Hydraulic splitters are commonly used today. They can be either horizontal or vertical as shown here.
The maul is most commonly struck onto a flush-cut section of log, usually standing on end atop a splitting stump or other suitable base. Most cut sections can be split in a single downward chop of the maul, splitting the wood apart along its grain. Mauls regularly become stuck in the log for several reasons, such as the wood not being struck with adequate force, the wood containing hidden knots, or the length of wood being too long. Unlike an axe, mauls are effective longer after the edge dulls, as the primary mechanism is that of a wedge pushed through along the wood grain, and not a cross-grain chop of an axe. In some cases, longer logs may be split while they rest length-wise on the base or ground. Mauls often become stuck in logs mid-split requiring a "full-lift" chop to be used. This involves the chopper reswinging the maul, but this time lifting the half-split log while still attached to the embedded maul, often requiring one or two additional full-lift chops. Another technique for splitting upright logs of thicker diameter is to land the maul's full force off-center of the log, usually removing 1/4 of the mass of the log. When repeated, large logs that would ordinarily cause the maul to be embedded on a center-strike can be handled easily.
The hammer side of the maul is often used in wood splitting when combined with a splitting wedge, driving the wedge into the wood in the same fashion as the maul itself. This is generally used when attempting to split logs with a large diameter. Modern mauls are made of a strong enough steel to withstand the metal-to-metal contact without chipping. However, it is still common for the wedge itself to chip off. This can be dangerous as flying chips of steel could damage the eye. This is also the easiest way to break a maul's handle because the wedge is a very small target as opposed to the whole log, and can be overshot, resulting in the handle hitting full-force onto the wedge. This greatly weakens the handle, and can cause it to break after only a few over-shots.
Harder seasoned logs which have dried sufficiently often split apart with enough force that each half tumbles away at some speed, which is a hazard for people or objects nearby.
A common danger for inexperienced splitters is to miss the upright log entirely or give it only a glancing blow. If the maul lands beyond the log, the maul handle may either bounce or break. If the maul lands in front of the log, it may hit the feet of the splitter if they are in a closed stance. If the maul hits the side of the log without biting in, the maul commonly will bounce to one side and to the ground. In this situation, even a widened stance may still leave the splitter's feet vulnerable.

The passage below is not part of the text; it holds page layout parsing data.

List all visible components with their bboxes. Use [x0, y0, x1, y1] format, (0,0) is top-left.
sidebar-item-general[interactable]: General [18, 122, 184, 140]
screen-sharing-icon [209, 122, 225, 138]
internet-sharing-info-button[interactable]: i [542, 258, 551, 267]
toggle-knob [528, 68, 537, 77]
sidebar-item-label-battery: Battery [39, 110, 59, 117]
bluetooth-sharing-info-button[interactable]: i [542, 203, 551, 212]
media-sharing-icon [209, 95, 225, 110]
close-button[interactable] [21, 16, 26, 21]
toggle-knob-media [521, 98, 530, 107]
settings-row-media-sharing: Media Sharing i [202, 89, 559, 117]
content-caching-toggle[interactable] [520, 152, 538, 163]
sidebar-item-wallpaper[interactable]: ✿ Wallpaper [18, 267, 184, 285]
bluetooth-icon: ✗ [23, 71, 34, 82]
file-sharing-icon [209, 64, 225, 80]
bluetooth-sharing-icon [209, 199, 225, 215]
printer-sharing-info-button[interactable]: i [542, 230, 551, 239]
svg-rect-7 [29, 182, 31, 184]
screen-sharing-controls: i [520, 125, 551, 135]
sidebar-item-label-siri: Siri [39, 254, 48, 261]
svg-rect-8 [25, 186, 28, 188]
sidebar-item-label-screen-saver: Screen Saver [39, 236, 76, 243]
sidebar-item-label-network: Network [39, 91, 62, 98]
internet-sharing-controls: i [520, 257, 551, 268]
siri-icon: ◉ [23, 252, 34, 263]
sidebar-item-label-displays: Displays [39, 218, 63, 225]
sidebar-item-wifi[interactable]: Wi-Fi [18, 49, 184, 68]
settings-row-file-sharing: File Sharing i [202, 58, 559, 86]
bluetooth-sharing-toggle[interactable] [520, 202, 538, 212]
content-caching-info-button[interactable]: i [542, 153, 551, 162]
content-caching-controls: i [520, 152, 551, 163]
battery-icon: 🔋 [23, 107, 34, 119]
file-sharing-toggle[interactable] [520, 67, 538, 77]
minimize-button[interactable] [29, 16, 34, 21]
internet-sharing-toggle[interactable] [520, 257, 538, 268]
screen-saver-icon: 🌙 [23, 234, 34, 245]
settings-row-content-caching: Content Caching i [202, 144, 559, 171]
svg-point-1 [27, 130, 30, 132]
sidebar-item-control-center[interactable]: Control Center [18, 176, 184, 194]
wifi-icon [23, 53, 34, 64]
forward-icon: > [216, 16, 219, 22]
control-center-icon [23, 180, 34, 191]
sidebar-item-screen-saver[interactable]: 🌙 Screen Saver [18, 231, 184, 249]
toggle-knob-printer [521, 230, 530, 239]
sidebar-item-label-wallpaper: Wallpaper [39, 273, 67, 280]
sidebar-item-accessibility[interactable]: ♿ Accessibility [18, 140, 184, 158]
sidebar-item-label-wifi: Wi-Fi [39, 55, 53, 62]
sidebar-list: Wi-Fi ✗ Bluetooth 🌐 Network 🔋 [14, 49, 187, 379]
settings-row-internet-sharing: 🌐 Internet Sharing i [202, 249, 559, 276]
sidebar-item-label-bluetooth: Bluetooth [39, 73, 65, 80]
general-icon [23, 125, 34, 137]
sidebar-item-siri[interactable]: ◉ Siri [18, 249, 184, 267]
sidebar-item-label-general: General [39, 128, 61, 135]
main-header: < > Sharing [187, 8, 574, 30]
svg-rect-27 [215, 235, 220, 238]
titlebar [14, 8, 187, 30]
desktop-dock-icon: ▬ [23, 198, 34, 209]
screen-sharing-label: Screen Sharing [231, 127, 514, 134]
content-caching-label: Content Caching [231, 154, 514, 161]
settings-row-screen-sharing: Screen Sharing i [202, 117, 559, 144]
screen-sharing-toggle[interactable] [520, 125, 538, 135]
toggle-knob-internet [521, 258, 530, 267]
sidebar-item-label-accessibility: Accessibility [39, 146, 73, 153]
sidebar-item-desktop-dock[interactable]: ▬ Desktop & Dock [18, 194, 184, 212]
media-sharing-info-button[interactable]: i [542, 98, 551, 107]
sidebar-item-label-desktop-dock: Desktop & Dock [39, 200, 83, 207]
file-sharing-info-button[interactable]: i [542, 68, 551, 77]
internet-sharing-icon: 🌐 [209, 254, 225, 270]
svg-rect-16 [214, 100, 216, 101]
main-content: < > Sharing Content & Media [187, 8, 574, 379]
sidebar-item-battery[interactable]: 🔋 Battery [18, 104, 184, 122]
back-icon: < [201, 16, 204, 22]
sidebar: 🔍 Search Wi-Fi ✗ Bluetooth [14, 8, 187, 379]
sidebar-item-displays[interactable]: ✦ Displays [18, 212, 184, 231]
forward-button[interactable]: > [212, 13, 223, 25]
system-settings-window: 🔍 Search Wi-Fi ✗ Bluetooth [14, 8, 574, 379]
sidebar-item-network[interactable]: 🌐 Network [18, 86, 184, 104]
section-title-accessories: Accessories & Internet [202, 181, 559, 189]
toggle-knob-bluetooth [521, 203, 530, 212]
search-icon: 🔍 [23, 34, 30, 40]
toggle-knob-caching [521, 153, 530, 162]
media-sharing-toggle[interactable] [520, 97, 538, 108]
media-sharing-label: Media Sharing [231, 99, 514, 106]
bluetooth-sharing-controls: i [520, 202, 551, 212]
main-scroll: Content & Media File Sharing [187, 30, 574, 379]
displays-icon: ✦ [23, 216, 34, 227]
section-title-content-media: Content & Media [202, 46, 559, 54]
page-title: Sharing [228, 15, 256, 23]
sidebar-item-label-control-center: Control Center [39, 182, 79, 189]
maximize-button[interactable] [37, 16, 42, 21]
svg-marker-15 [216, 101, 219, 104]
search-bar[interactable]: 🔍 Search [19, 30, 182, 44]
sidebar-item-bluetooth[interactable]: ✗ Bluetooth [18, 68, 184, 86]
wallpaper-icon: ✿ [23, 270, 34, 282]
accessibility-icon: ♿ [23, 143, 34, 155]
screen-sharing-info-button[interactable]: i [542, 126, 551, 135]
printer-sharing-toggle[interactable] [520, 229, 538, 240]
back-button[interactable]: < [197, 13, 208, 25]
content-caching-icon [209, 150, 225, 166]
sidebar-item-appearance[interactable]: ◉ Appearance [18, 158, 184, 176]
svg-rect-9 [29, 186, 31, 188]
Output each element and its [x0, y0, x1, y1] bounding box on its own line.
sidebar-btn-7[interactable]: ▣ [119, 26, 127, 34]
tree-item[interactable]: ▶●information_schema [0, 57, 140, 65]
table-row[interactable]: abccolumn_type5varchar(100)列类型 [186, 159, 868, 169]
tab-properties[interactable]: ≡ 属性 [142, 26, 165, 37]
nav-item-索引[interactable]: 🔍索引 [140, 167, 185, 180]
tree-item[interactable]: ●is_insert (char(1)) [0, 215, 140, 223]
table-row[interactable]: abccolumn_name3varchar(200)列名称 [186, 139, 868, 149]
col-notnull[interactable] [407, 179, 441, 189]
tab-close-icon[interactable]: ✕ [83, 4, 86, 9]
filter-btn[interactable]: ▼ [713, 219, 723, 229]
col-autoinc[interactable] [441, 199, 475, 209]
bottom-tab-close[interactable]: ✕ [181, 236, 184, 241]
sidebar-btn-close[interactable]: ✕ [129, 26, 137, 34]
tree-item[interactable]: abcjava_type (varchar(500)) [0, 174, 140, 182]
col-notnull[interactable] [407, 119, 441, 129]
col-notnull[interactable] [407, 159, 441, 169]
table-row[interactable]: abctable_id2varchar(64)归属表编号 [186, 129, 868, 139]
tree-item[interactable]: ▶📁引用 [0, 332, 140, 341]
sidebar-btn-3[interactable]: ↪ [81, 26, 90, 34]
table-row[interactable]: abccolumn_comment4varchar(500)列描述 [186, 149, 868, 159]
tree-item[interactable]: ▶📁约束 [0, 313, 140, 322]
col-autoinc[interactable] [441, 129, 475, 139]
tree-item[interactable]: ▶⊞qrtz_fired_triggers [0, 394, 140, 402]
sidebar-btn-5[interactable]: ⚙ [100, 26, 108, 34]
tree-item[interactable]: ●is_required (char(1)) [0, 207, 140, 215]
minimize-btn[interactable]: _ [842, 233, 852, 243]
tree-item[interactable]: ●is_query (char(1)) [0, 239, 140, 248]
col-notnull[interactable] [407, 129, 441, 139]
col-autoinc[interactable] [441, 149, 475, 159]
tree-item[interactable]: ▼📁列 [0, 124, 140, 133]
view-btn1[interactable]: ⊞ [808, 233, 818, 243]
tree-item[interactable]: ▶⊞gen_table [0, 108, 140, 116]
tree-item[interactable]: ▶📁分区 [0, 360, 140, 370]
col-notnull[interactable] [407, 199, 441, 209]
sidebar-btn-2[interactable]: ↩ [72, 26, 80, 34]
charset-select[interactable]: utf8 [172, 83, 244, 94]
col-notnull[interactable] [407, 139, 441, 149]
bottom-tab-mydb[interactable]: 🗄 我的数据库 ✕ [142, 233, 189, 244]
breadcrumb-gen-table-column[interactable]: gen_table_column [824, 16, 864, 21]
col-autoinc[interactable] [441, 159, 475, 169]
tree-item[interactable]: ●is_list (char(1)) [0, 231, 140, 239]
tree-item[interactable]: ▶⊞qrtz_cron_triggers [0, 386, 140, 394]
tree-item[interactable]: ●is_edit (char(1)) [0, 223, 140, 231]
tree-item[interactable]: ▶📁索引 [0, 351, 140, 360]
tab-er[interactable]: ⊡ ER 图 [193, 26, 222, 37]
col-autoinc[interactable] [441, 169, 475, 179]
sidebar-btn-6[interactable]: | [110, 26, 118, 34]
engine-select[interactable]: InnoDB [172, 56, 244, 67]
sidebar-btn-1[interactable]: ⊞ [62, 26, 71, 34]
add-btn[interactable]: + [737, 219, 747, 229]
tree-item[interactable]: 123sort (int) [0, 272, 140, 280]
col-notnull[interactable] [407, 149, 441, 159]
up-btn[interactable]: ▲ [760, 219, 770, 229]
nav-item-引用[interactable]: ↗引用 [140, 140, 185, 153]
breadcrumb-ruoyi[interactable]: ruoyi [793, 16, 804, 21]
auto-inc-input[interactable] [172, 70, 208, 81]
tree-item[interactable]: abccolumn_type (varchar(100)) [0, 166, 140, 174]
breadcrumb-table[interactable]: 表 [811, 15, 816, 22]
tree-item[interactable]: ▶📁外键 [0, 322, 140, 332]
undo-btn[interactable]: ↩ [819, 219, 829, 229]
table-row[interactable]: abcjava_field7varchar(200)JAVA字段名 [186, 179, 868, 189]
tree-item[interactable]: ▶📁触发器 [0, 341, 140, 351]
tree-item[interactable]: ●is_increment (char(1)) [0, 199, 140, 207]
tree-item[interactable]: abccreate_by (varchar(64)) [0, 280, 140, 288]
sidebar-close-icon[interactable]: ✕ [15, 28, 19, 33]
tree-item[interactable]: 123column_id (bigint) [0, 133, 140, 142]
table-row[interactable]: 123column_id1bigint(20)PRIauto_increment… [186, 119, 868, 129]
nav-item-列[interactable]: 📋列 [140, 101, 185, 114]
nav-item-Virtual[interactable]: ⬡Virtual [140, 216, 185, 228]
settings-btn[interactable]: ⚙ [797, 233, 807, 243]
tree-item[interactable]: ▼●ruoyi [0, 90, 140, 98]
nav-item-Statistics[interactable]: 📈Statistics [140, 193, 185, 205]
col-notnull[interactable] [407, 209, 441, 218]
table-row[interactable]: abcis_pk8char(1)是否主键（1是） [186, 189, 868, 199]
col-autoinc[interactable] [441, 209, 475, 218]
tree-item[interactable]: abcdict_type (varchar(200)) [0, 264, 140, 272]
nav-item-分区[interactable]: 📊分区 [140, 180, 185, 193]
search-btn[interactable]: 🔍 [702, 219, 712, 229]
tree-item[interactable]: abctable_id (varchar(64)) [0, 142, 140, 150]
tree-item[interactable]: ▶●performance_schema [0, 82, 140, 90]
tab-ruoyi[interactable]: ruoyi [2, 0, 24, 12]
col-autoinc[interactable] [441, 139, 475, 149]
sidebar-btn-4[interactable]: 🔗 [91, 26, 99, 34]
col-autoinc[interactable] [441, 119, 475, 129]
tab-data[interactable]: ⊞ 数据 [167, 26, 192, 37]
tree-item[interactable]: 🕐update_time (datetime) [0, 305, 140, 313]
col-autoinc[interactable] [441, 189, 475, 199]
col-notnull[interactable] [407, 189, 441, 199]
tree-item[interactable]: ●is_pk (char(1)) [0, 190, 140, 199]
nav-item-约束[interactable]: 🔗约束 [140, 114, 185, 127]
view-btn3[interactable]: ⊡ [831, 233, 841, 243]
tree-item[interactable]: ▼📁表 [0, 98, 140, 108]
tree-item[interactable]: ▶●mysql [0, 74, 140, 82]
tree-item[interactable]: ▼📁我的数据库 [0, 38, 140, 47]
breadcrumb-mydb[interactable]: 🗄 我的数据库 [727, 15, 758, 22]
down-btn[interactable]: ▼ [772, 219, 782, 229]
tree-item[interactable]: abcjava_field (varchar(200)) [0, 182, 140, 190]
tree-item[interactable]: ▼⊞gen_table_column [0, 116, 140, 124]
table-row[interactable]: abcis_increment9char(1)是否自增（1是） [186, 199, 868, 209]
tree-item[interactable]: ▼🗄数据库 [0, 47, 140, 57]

When performing the "full-lift" chop described above, the splitter must never raise the maul and log above his head.
Generally speaking, a maul should never swing to the side. Rather it should be powered through the drop, using force to assist the natural weight of the maul. In addition a suitable splitting base is one of the most important components to splitting wood with a maul. Wood can be split directly off the ground, although this is a disadvantage for a few reasons. For one the ground, if not frozen, will give on each blow, thereby weakening the overall effect of the blow. The second disadvantage is that it can present the log to be split at a low level, forcing the person splitting the wood to bend over during the swing, which causes back fatigue. The best bases are a flush-cut segments of logs, usually about one foot tall, and made of hard wood. For repeated season use the top open grain may be treated slightly. The diameter should be at least 100 per cent larger than that of the diameter of the wood placed atop it for splitting, and the base should be placed on firm ground.
Another technique to improve safety involves pinning the head of the maul to the handle. Repeated use can loosen the head, and if the wedge or expander fails, the head will fly from the handle. Placing a pin involves drilling a small diameter hole through the side of the maul, into and through the handle, and usually out the other side. A small, flush, or counter-sunk pin of aluminum or similar material should be placed through the head and secured. It is critical that the pin not protrude from the side of the maul head.